Through thirty years of blizzards, hideously humid Julys, and political turmoil, there is something in Milwaukee that has, for me, remained reassuringly unchanged: the cheese quesadillas at Beans and Barley. The dish has always been a quintessential simple food; rich queso blanco cheese compressed between the folds of a delicate and perfectly browned flour tortilla, a few scallions and black olives carelessly sprinkled on top almost as an aleatoric afterthought. There is no effort here to be imaginitive or flamboyant; the dish doesn’t need to be. Just as a good tune doesn’t require over-orchestration and is able to stand on its own, so Beans’ impressive cheese quesadilla is able to do the same. This food is not a tone-poem by Richard Strauss; is is a melody of Rossini. May it remain tuneful for another thirty years!
Although it looks like an omelet….
…this is Thai-namite‘s take on Pad Thai. Inside the impressively thin egg casing was a tasty commingling of thin noodles, scallions, shrimp and a sauce that made me think for a moment that I had been whisked away from Brady Street in Brew-town and deposited directly into a booth at a place in Chicago’s Loop where the Thai food is really good.

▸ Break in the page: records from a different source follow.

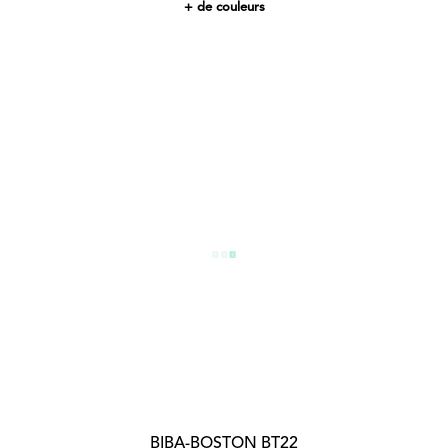
+ de couleurs
BIBA-BOSTON BT22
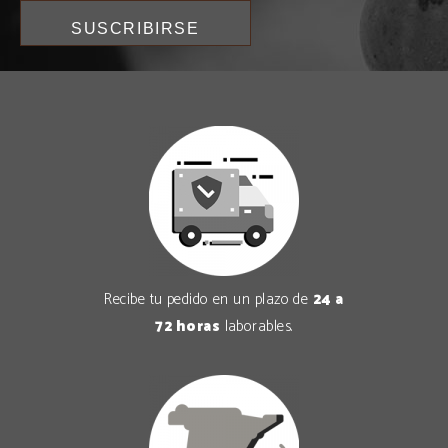
Recibe tu pedido en un plazo de
24 a
72 horas
laborables.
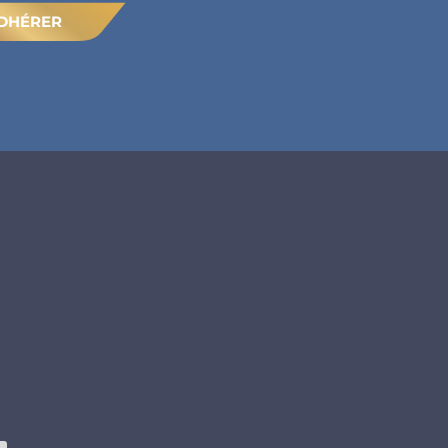
DHÉRER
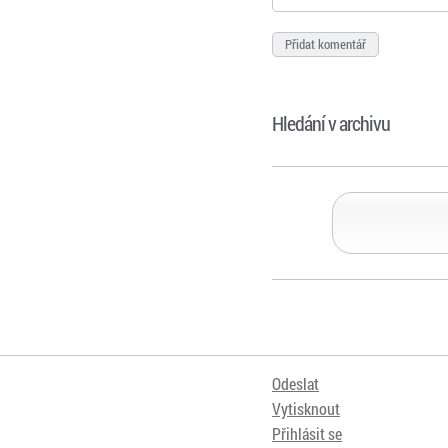
Hledání v archivu
Odeslat
Vytisknout
Přihlásit se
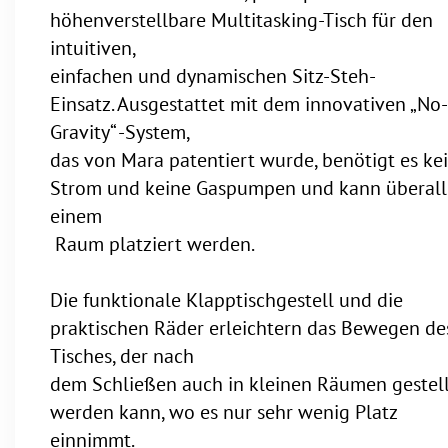
höhenverstellbare Multitasking-Tisch für den
intuitiven,
einfachen und dynamischen Sitz-Steh-
Einsatz. Ausgestattet mit dem innovativen „No-
Gravity“ -System,
das von Mara patentiert wurde, benötigt es ke
Strom und keine Gaspumpen und kann überall
einem
Raum platziert werden.
Die funktionale Klapptischgestell und die
praktischen Räder erleichtern das Bewegen de
Tisches, der nach
dem Schließen auch in kleinen Räumen gestell
werden kann, wo es nur sehr wenig Platz
einnimmt.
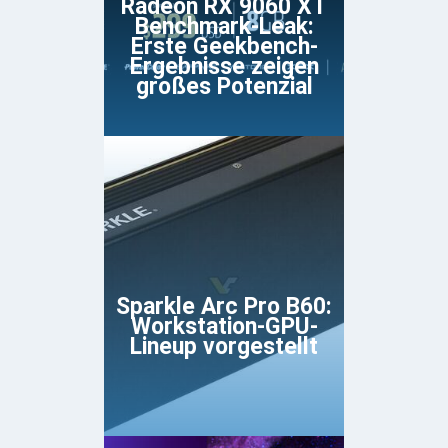
Radeon RX 9060 XT
Benchmark-Leak:
Erste Geekbench-
Ergebnisse zeigen
großes Potenzial
Sparkle Arc Pro B60:
Workstation-GPU-
Lineup vorgestellt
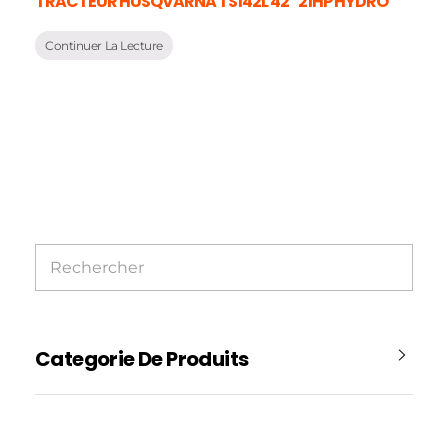
TRACTEUR HUSQVARNA TS142L 42″ 21HP HYDRO
Continuer La Lecture
Categorie De Produits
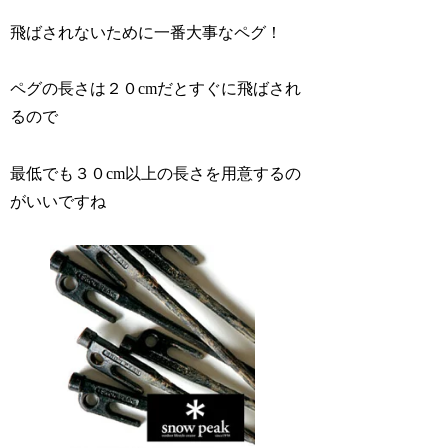
飛ばされないために一番大事なペグ！
ペグの長さは２０cmだとすぐに飛ばされ
るので
最低でも３０cm以上の長さを用意するの
がいいですね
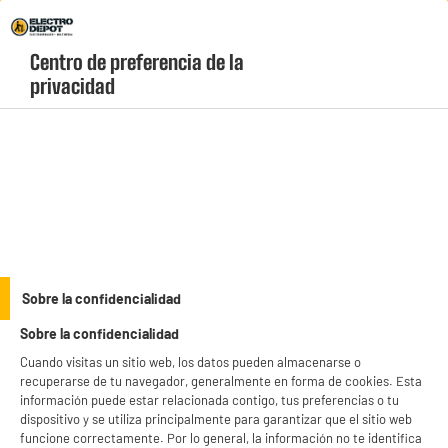
Envio Gratis +99€ y Recogida Gratis en tienda 1h
Centro de preferencia de la 
geolocation-header-icon-text
header-
Carrito
privacidad
Menú
login-
account
Televisores de 55"
TCL Smart Tv 55" 55P6K 4K Ultra HD Fire TV con
Dolby Vision HDR10 HDMI 2.1 WiFi
Sobre la confidencialidad
Sobre la confidencialidad
Cuando visitas un sitio web, los datos pueden almacenarse o
recuperarse de tu navegador, generalmente en forma de cookies. Esta
información puede estar relacionada contigo, tus preferencias o tu
dispositivo y se utiliza principalmente para garantizar que el sitio web
funcione correctamente. Por lo general, la información no te identifica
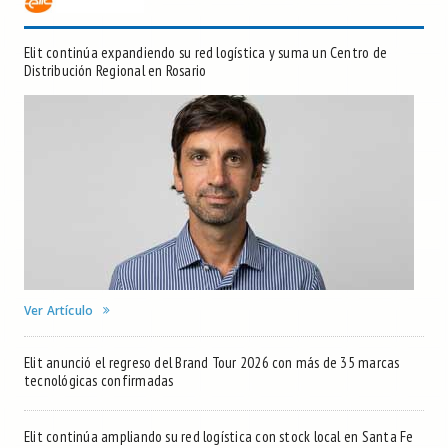
Elit continúa expandiendo su red logística y suma un Centro de
Distribución Regional en Rosario
Ver Artículo
Elit anunció el regreso del Brand Tour 2026 con más de 35 marcas
tecnológicas confirmadas
Elit continúa ampliando su red logística con stock local en Santa Fe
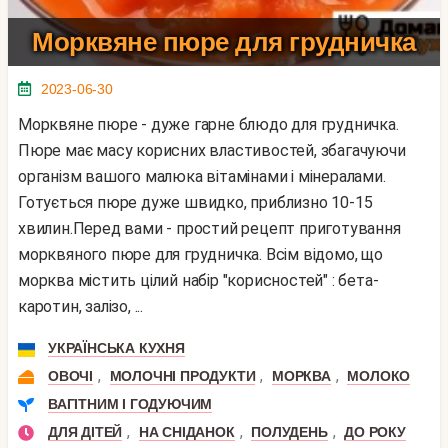
Морквяне пюре для грудничка
2023-06-30
Морквяне пюре - дуже гарне блюдо для грудничка.
Пюре має масу корисних властивостей, збагачуючи
організм вашого малюка вітамінами і мінералами.
Готується пюре дуже швидко, приблизно 10-15
хвилин.Перед вами - простий рецепт приготування
морквяного пюре для грудничка. Всім відомо, що
морква містить цілий набір "корисностей" : бета-
каротин, залізо, ...
УКРАЇНСЬКА КУХНЯ
,
,
,
ОВОЧІ
МОЛОЧНІ ПРОДУКТИ
МОРКВА
МОЛОКО
ВАГІТНИМ І ГОДУЮЧИМ
,
,
,
ДЛЯ ДІТЕЙ
НА СНІДАНОК
ПОЛУДЕНЬ
ДО РОКУ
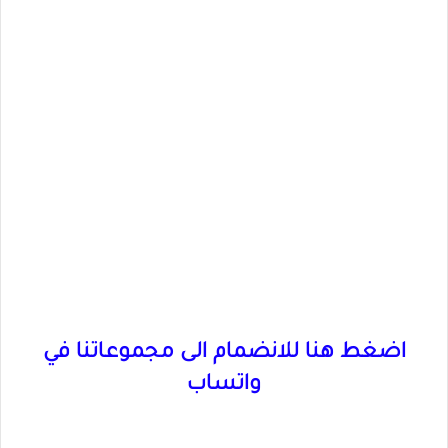
اضغط هنا للانضمام الى مجموعاتنا في
واتساب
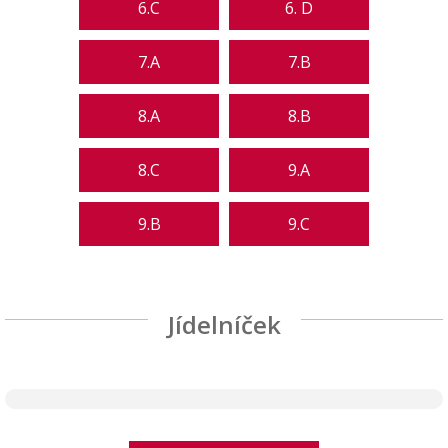
6.C
6. D
7.A
7.B
8.A
8.B
8.C
9.A
9.B
9.C
Jídelníček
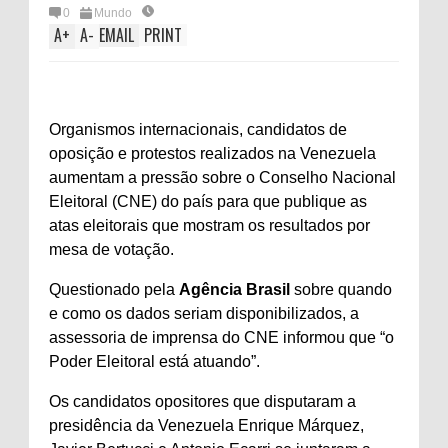
0
Mundo
A
+
A
-
EMAIL
PRINT
Organismos internacionais, candidatos de
oposição e protestos realizados na Venezuela
aumentam a pressão sobre o Conselho Nacional
Eleitoral (CNE) do país para que publique as
atas eleitorais que mostram os resultados por
mesa de votação.
Questionado pela
Agência Brasil
sobre quando
e como os dados seriam disponibilizados, a
assessoria de imprensa do CNE informou que “o
Poder Eleitoral está atuando”.
Os candidatos opositores que disputaram a
presidência da Venezuela Enrique Márquez,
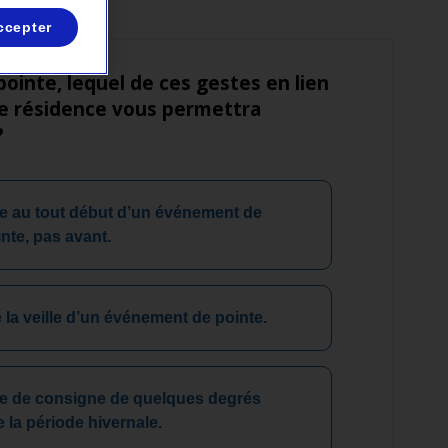
ccepter
inte, lequel de ces gestes en lien
re résidence vous permettra
?
re au tout début d’un événement de
nte, pas avant.
 la veille d’un événement de pointe.
re de consigne de quelques degrés
e la période hivernale.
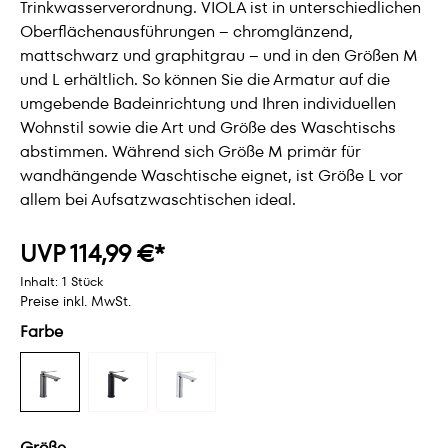
Trinkwasserverordnung. VIOLA ist in unterschiedlichen
Oberflächenausführungen – chromglänzend,
mattschwarz und graphitgrau – und in den Größen M
und L erhältlich. So können Sie die Armatur auf die
umgebende Badeinrichtung und Ihren individuellen
Wohnstil sowie die Art und Größe des Waschtischs
abstimmen. Während sich Größe M primär für
wandhängende Waschtische eignet, ist Größe L vor
allem bei Aufsatzwaschtischen ideal.
UVP 114,99 €*
Inhalt:
1 Stück
Preise inkl. MwSt.
Farbe
Größe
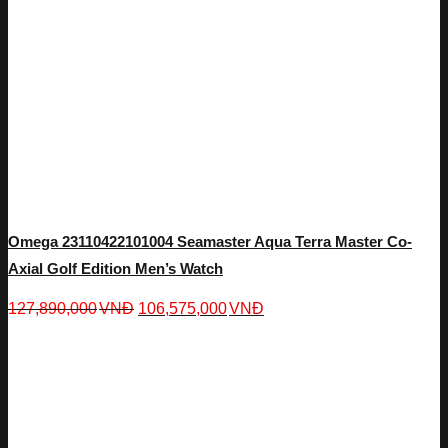
Omega 23110422101004 Seamaster Aqua Terra Master Co-
Axial Golf Edition Men’s Watch
127,890,000
VNĐ
106,575,000
VNĐ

The noodles were enjoyed in the company of three friends who instinctively knew what good table-talk is made of. Our conversation touched on many topics; a bit of gossip, reminiscences, observations both witty and wise. It was serendipitous that two of these friends came from the same wonderful country as Robert Louis Stevenson. He knew how memorable this sort of conversation can be:
There can be no fairer ambition than to excel in talk; to be affable, gay, ready, clear and welcome; to have a fact, a thought, or an illustration, pat to every subject…
Add some respectable Pad Thai and two Kirin Ichiban‘s to the mix and the afternoon became as happy as a Haydn symphony.
Sometimes finding a good table requires only the simple act of walking out the side-door into a garden where an obligato of hostas accompanies a pour of Sancerre and a ripened avocado. Perhaps this is the kind of meal that Dr. Johnson enjoyed when he said to Boswell: We could not have had a better dinner had there been a Synod of Cooks.
Next time you have a yen for purple sticky rice, Phongsaven is the place to go. North 76th is, to my spoiled suburban eye, the ugliest street in the world. G.K. Chesterton could well have been describing it: “the long roads…seemed to shoot out into length after length like an infernal telescope….it was one of those journeys on which a man perpetually feels that now at last he must have come to the end of the universe.” But the purple sticky rice makes the trip to this bleak neighborhood worth it. If you are going to travel to the end of the universe, (or to North 76th Street) you might as well reward yourself with some good sticky rice. The purple of the dish adds a welcome dose of color to counteract the grubby industrial landscape that surrounds this exotic cafe.